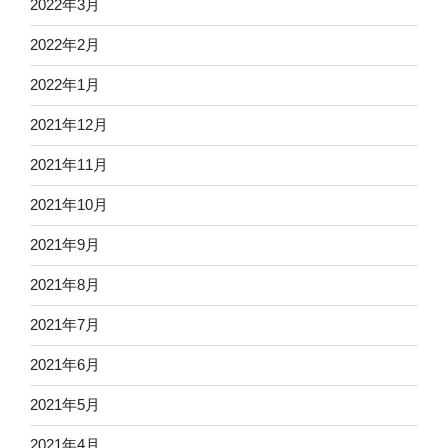
2022年3月
2022年2月
2022年1月
2021年12月
2021年11月
2021年10月
2021年9月
2021年8月
2021年7月
2021年6月
2021年5月
2021年4月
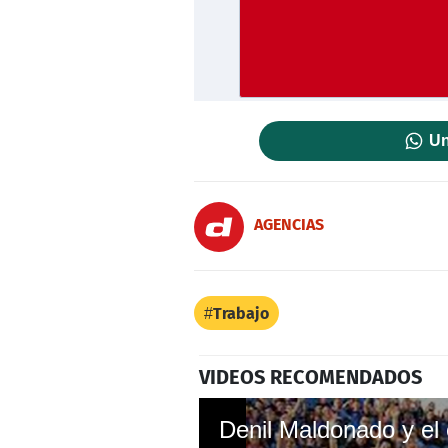
Un
AGENCIAS
Trabajo
VIDEOS RECOMENDADOS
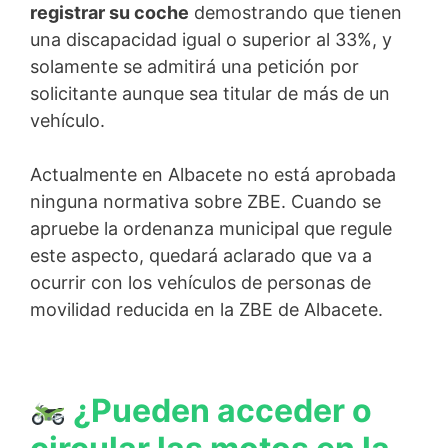
registrar su coche
demostrando que tienen
una discapacidad igual o superior al 33%, y
solamente se admitirá una petición por
solicitante aunque sea titular de más de un
vehículo.
Actualmente en Albacete no está aprobada
ninguna normativa sobre ZBE. Cuando se
apruebe la ordenanza municipal que regule
este aspecto, quedará aclarado que va a
ocurrir con los vehículos de personas de
movilidad reducida en la ZBE de Albacete.
¿Pueden acceder o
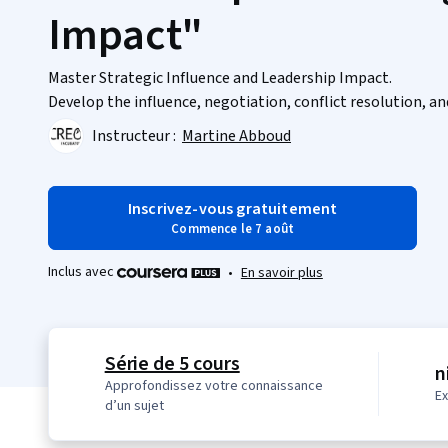
Impact"
Master Strategic Influence and Leadership Impact.
Develop the influence, negotiation, conflict resolution, an
Instructeur :
Martine Abboud
Inscrivez-vous gratuitement
Commence le 7 août
Inclus avec
•
En savoir plus
Série de 5 cours
n
Approfondissez votre connaissance
E
d’un sujet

Task to complete: Retype each entry above character for character; pictures stay out.

The answer:
2022年3月
2022年2月
2022年1月
2021年12月
2021年11月
2021年10月
2021年9月
2021年8月
2021年7月
2021年6月
2021年5月
2021年4月
Un
AGENCIAS
Trabajo
VIDEOS RECOMENDADOS
registrar su coche
demostrando que tienen
una discapacidad igual o superior al 33%, y
solamente se admitirá una petición por
solicitante aunque sea titular de más de un
vehículo.
Actualmente en Albacete no está aprobada
ninguna normativa sobre ZBE. Cuando se
apruebe la ordenanza municipal que regule
este aspecto, quedará aclarado que va a
ocurrir con los vehículos de personas de
movilidad reducida en la ZBE de Albacete.
¿Pueden acceder o
Impact"
Master Strategic Influence and Leadership Impact.
Develop the influence, negotiation, conflict resolution, an
Instructeur :
Martine Abboud
Inscrivez-vous gratuitement
Commence le 7 août
Inclus avec
•
En savoir plus
Série de 5 cours
n
Approfondissez votre connaissance
E
d’un sujet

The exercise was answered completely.